Dekonstruksi Diskursus Kurikulum
Dalam perspektif CDA, salah satu langkah penting adalah mendekonstruksi diskursus dominan untuk mengungkap ideologi yang mendasarinya. Kurikulum seragam, misalnya, perlu dianalisis sebagai konstruksi sosial yang mencerminkan kepentingan kelompok tertentu. Dekonstruksi ini dapat membantu mengidentifikasi asumsi-asumsi yang tersembunyi, seperti anggapan bahwa semua siswa memiliki potensi yang sama untuk beradaptasi dengan standar yang sama.
Dekonstruksi juga dapat mengungkapkan bahwa ketidakadilan dalam pendidikan tidak hanya disebabkan oleh kurikulum itu sendiri, tetapi juga oleh sistem evaluasi yang menyertainya. Dalam banyak kasus, siswa dinilai berdasarkan kemampuan mereka untuk memenuhi standar kurikulum, bukan berdasarkan potensi atau keunikan mereka. Evaluasi ini sering kali memperkuat ketimpangan, seperti yang terlihat dalam kartun di mana hanya cumi-cumi yang dianggap "berhasil" karena mampu melesat cepat.
Pendidikan yang Adil: Menyusun Diskursus Alternatif
Sebagai langkah menuju keadilan dalam pendidikan, penting untuk menyusun diskursus alternatif yang menghargai keragaman individu.
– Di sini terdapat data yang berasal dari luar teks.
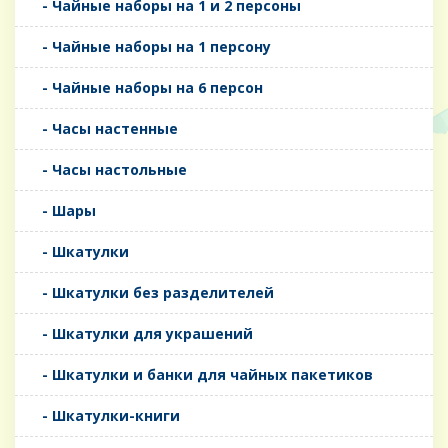
- Чайные наборы на 1 и 2 персоны
- Чайные наборы на 1 персону
- Чайные наборы на 6 персон
- Часы настенные
- Часы настольные
- Шары
- Шкатулки
- Шкатулки без разделителей
- Шкатулки для украшений
- Шкатулки и банки для чайных пакетиков
- Шкатулки-книги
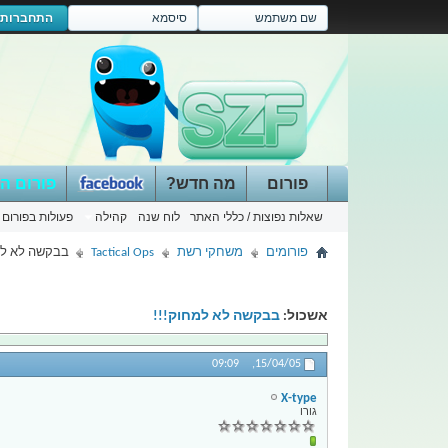
התחברות
פורום
מה חדש?
פורום ה
שאלות נפוצות / כללי האתר
לוח שנה
קהילה
פעולות בפורום
פורומים
משחקי רשת
Tactical Ops
בבקשה לא למ
אשכול:
בבקשה לא למחוק!!!
09:09
15/04/05,
X-type
גורו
Dalam konteks CDA, ini berarti menciptakan wacana yang tidak hanya mengakui, tetapi juga merayakan keunikan siswa. Misalnya, kurikulum dapat dirancang untuk lebih fleksibel, memungkinkan siswa untuk memilih jalur yang sesuai dengan minat dan potensi mereka. Hal ini sejalan dengan prinsip empowerment dalam CDA, di mana individu diberdayakan untuk mengambil kendali atas proses pembelajaran mereka sendiri.